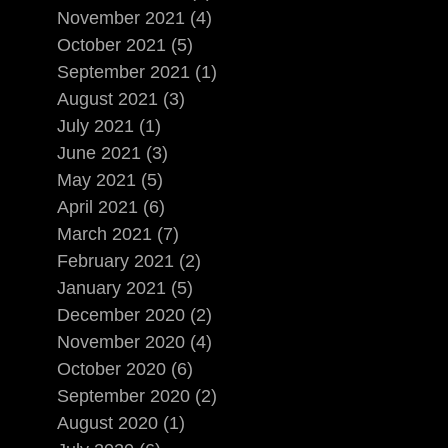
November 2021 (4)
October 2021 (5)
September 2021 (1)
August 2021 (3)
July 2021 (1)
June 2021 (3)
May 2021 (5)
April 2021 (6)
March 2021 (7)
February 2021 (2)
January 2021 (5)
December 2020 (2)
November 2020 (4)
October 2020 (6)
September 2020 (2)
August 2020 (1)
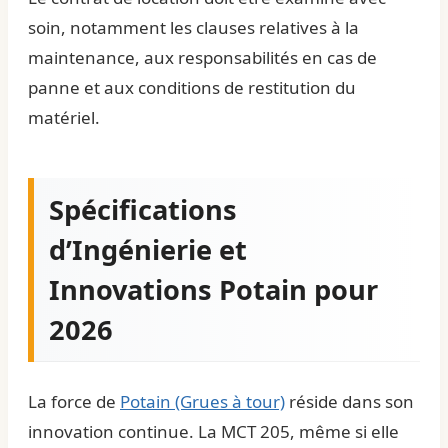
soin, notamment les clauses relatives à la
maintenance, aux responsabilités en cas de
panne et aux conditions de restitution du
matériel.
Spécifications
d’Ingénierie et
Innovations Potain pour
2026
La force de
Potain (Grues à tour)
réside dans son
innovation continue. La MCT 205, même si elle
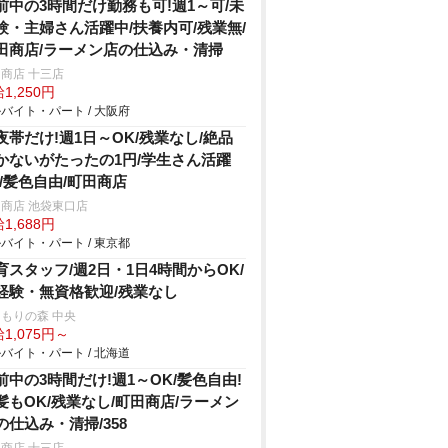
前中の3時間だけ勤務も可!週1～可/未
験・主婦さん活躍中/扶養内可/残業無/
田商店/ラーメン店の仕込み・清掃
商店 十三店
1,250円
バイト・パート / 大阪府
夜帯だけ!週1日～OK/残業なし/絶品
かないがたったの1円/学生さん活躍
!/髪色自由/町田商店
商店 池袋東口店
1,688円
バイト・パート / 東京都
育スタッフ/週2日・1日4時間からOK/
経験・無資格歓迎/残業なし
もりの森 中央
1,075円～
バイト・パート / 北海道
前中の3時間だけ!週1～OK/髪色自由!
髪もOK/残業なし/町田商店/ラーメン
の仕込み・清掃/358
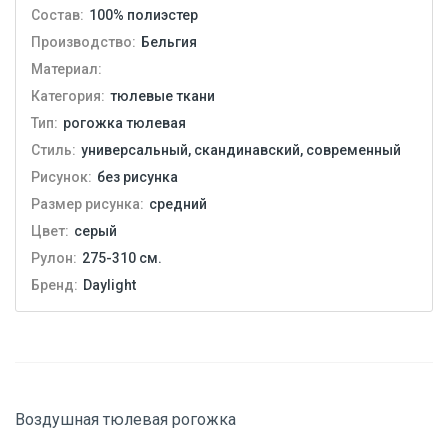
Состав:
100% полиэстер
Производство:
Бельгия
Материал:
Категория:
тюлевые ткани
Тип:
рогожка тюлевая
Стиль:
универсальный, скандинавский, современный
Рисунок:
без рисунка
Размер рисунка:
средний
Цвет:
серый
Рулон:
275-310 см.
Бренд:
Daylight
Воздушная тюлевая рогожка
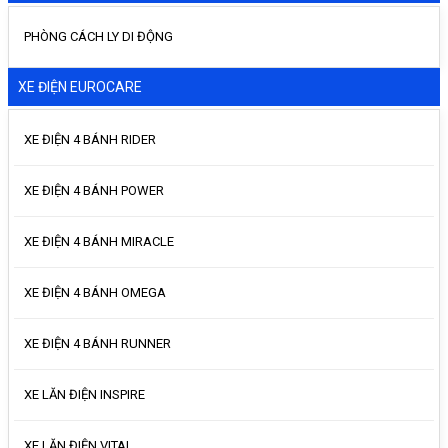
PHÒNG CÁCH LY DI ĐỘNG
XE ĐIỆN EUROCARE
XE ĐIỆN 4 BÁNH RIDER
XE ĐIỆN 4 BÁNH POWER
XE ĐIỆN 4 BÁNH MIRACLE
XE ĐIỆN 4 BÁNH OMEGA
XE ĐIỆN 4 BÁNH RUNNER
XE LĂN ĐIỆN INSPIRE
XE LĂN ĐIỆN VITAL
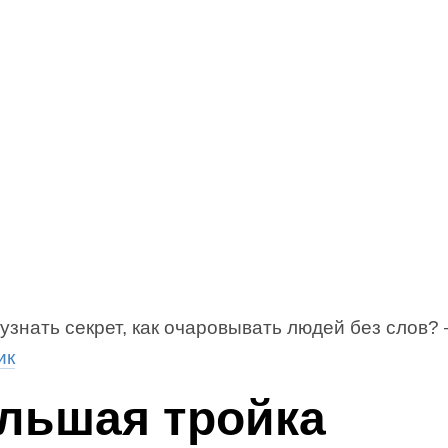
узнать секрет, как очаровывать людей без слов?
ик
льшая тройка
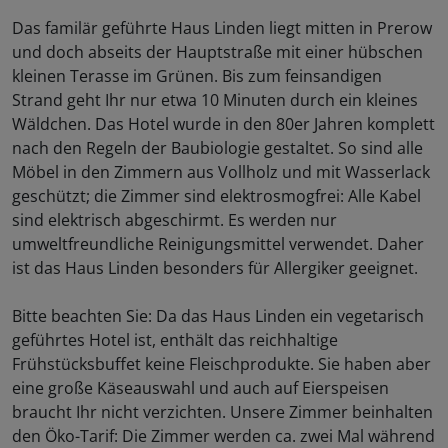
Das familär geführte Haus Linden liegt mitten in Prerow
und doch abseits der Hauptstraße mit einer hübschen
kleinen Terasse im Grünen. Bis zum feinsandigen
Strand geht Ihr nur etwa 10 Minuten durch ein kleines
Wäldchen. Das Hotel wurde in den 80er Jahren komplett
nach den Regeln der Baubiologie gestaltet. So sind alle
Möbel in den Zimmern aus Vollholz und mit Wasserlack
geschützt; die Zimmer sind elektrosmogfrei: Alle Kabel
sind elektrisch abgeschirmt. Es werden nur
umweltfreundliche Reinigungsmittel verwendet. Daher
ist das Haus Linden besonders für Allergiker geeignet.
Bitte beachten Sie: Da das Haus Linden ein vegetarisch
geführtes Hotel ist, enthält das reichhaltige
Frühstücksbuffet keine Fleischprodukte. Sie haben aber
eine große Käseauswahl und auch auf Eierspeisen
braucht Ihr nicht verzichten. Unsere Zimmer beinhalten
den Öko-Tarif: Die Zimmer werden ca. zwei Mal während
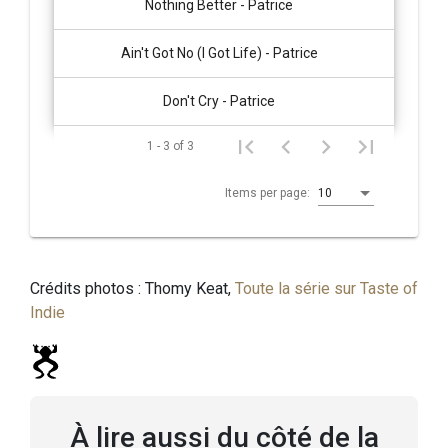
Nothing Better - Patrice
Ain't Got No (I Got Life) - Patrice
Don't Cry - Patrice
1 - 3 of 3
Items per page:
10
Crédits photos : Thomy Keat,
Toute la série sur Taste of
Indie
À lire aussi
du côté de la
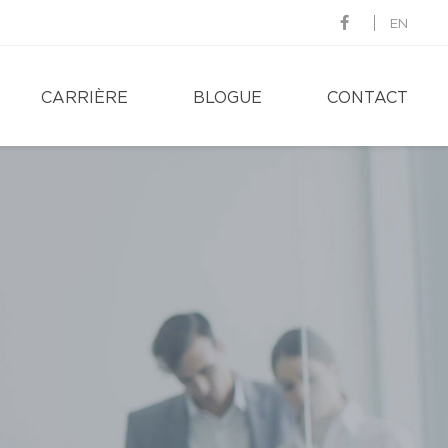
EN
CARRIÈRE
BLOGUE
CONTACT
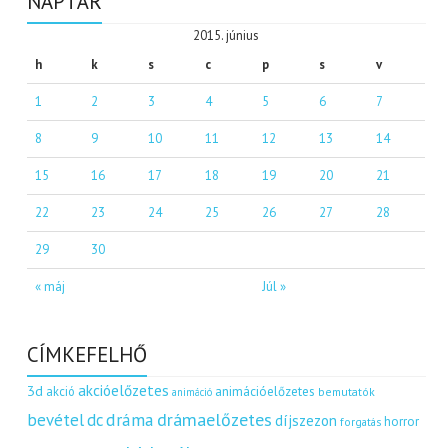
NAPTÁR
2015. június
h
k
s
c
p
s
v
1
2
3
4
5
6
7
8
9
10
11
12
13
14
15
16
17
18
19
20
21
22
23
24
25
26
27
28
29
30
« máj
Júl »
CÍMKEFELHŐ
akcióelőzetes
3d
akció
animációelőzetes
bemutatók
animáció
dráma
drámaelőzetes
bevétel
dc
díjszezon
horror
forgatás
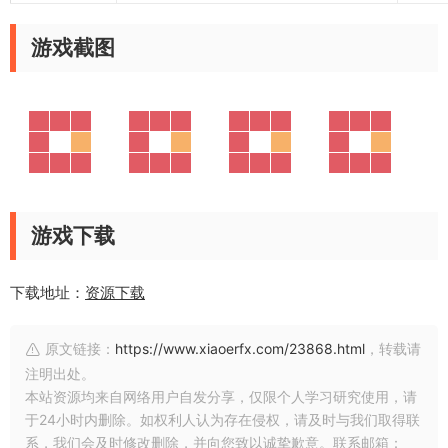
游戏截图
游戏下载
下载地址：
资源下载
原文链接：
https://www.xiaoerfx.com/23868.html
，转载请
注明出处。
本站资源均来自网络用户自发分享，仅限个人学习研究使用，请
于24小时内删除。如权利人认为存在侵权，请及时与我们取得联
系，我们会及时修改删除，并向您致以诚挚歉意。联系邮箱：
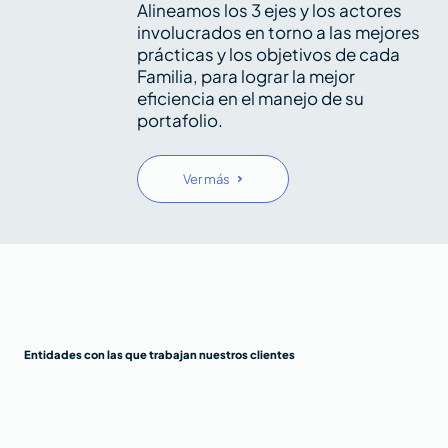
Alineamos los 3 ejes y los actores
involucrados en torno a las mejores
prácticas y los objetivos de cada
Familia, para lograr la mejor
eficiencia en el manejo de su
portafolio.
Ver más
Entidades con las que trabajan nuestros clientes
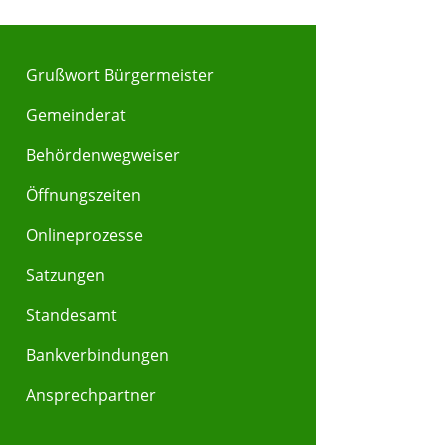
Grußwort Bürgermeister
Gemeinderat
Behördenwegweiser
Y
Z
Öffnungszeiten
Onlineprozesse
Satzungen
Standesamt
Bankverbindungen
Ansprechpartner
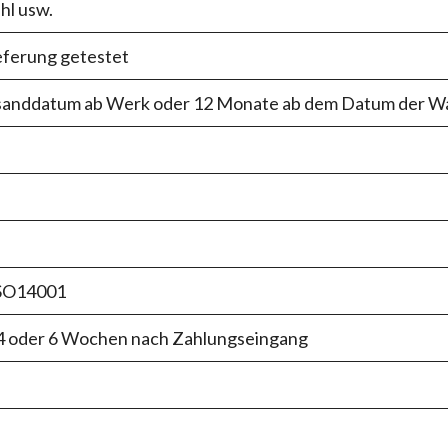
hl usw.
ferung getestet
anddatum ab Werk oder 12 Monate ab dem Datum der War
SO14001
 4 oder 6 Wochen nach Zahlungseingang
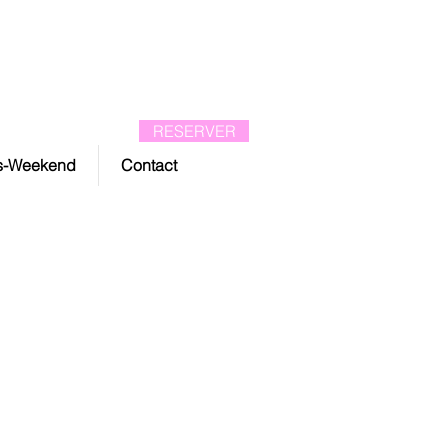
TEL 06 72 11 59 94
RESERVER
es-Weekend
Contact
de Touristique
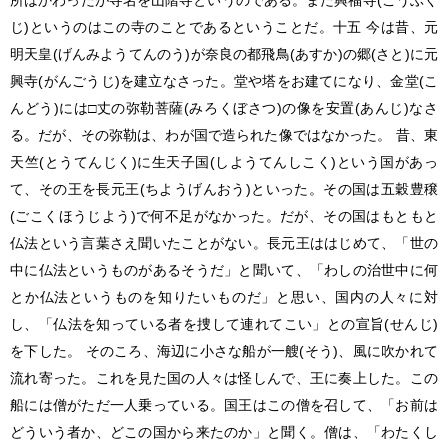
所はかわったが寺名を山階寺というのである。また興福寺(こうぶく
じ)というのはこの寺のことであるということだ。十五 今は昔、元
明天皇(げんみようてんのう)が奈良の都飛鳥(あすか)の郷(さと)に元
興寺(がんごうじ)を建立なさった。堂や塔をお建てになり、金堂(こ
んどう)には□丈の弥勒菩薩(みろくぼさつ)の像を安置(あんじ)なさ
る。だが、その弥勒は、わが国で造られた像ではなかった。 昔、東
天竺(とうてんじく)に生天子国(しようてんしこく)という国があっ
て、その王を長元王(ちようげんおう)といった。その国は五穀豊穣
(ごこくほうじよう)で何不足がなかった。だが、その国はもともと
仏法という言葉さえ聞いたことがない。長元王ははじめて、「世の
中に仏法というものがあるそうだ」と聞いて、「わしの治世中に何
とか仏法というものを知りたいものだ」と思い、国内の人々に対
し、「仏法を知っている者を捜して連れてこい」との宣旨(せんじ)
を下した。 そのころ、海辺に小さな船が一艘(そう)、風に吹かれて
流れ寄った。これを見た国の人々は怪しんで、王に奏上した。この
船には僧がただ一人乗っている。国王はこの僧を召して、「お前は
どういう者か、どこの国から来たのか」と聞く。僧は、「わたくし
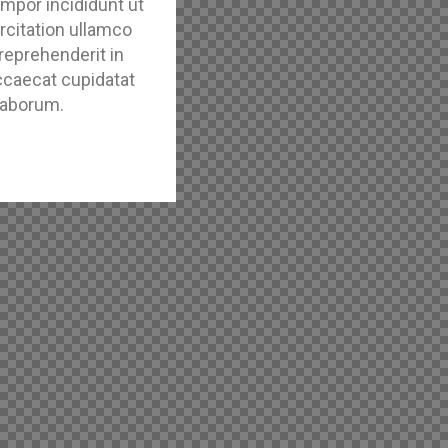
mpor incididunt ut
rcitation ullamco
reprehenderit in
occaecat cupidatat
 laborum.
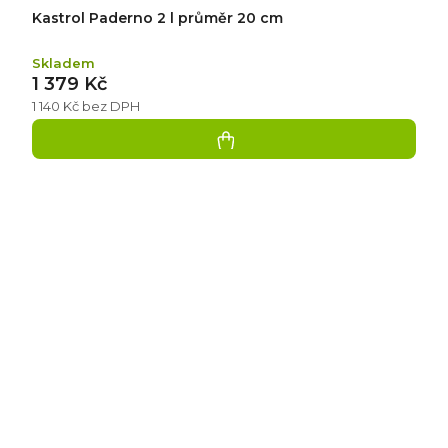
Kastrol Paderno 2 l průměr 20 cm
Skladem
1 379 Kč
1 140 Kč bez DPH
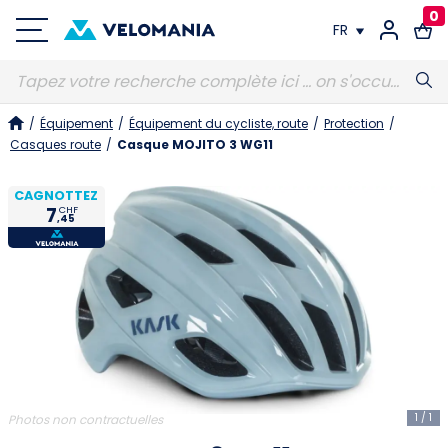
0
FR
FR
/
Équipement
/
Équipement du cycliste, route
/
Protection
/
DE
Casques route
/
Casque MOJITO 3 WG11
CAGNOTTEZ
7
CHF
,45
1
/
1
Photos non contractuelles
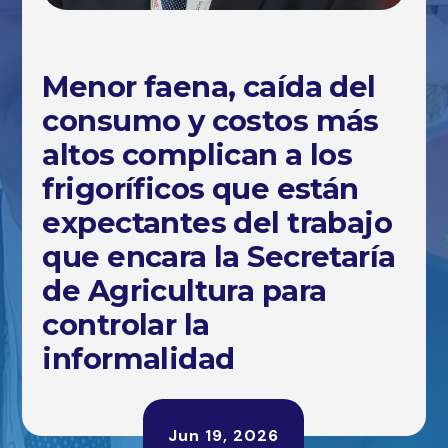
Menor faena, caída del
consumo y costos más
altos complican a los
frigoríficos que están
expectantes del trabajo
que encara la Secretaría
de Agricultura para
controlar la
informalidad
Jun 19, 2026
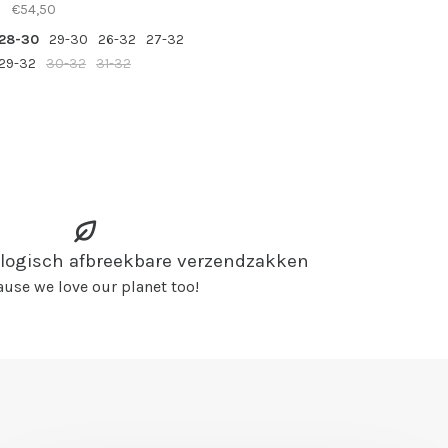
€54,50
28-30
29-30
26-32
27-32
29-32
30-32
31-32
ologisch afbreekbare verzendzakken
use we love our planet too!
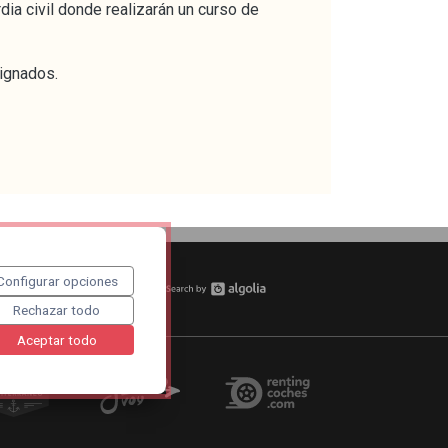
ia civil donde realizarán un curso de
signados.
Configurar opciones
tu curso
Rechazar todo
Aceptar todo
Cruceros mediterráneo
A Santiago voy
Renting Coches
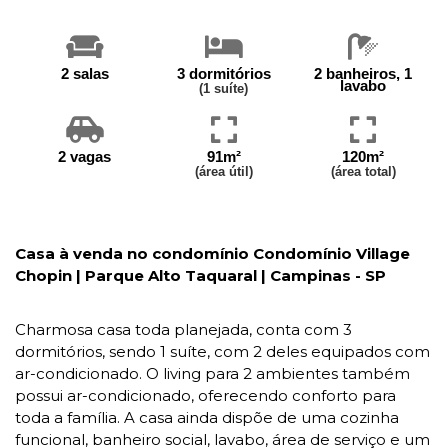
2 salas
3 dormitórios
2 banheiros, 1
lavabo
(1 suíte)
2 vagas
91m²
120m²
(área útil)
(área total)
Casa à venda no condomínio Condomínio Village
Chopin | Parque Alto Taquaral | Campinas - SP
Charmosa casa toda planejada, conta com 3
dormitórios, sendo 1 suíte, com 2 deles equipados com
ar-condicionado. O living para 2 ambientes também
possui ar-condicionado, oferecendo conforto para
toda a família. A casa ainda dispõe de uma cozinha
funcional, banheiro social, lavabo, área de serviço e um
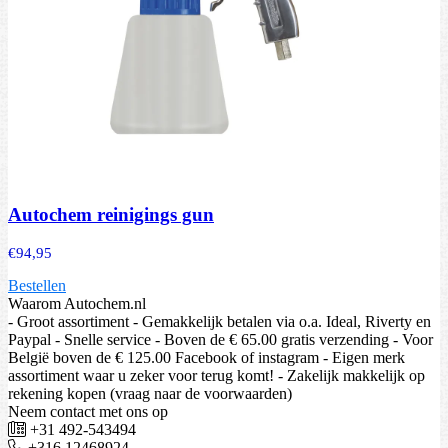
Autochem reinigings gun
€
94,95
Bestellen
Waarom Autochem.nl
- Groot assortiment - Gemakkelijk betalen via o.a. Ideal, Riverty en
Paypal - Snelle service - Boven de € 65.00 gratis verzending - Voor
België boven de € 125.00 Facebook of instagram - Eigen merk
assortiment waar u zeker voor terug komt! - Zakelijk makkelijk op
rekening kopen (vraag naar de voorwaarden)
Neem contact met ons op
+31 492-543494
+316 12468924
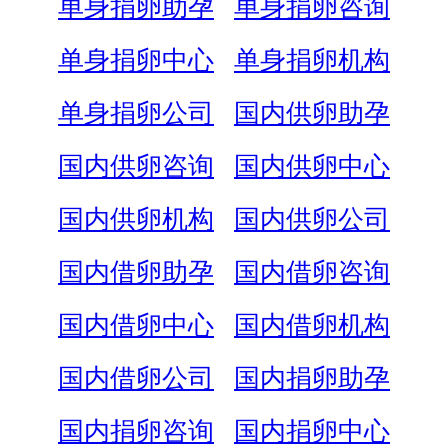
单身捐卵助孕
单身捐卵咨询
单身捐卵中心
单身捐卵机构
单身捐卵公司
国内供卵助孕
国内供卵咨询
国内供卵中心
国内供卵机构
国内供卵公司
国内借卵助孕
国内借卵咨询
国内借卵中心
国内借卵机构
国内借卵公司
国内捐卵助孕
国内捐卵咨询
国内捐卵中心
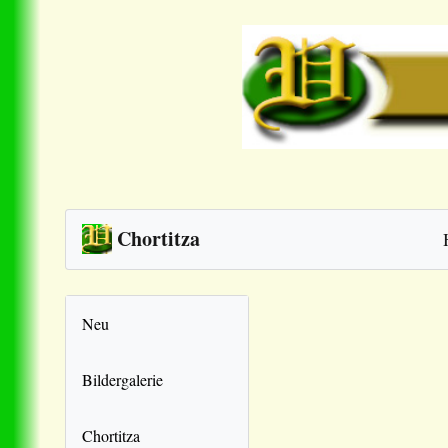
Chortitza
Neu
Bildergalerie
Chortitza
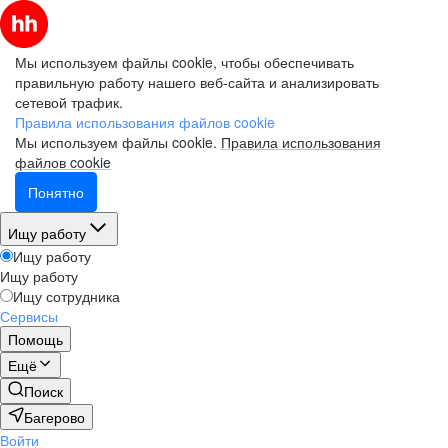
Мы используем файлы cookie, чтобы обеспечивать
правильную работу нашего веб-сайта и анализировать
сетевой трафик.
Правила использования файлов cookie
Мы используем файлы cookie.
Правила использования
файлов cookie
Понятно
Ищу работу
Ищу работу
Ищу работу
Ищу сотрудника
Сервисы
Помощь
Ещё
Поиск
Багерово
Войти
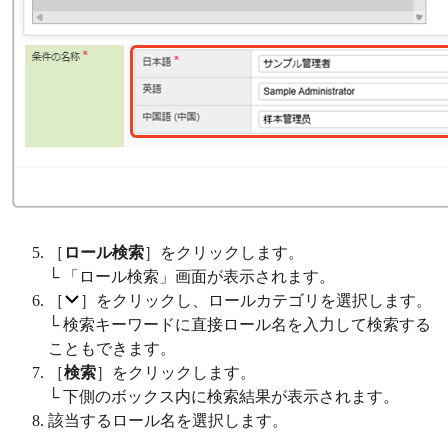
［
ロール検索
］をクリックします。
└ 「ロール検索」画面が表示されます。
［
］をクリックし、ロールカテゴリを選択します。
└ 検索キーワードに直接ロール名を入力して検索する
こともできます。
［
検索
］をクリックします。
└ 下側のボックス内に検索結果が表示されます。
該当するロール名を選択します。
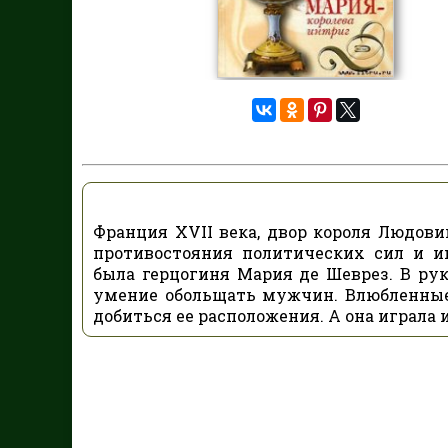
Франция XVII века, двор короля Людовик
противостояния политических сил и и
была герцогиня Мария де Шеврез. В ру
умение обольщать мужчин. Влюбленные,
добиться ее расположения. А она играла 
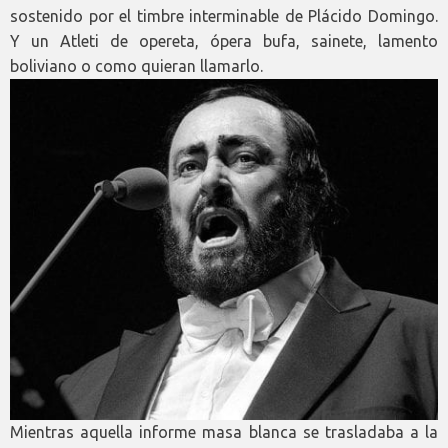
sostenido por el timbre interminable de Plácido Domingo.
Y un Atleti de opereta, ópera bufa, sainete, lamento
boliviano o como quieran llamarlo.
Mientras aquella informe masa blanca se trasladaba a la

§ **YOUR INSTRUCTIONS**: Beginning with the line that has "сетевой трафик.", repeat each remaining line of the data above word for word, keeping pictures out.

§ **PROBLEM SOLUTION**:
сетевой трафик.
Правила использования файлов cookie
Мы используем файлы cookie.
Правила использования
файлов cookie
Понятно
Ищу работу
Ищу работу
Ищу работу
Ищу сотрудника
Сервисы
Помощь
Ещё
Поиск
Багерово
Войти
［
ロール検索
］をクリックします。
└ 「ロール検索」画面が表示されます。
［
］をクリックし、ロールカテゴリを選択します。
└ 検索キーワードに直接ロール名を入力して検索する
こともできます。
［
検索
］をクリックします。
└ 下側のボックス内に検索結果が表示されます。
該当するロール名を選択します。
Франция XVII века, двор короля Людовик
противостояния политических сил и и
была герцогиня Мария де Шеврез. В ру
умение обольщать мужчин. Влюбленные,
добиться ее расположения. А она играла 
sostenido por el timbre interminable de Plácido Domingo.
Y un Atleti de opereta, ópera bufa, sainete, lamento
boliviano o como quieran llamarlo.
Mientras aquella informe masa blanca se trasladaba a la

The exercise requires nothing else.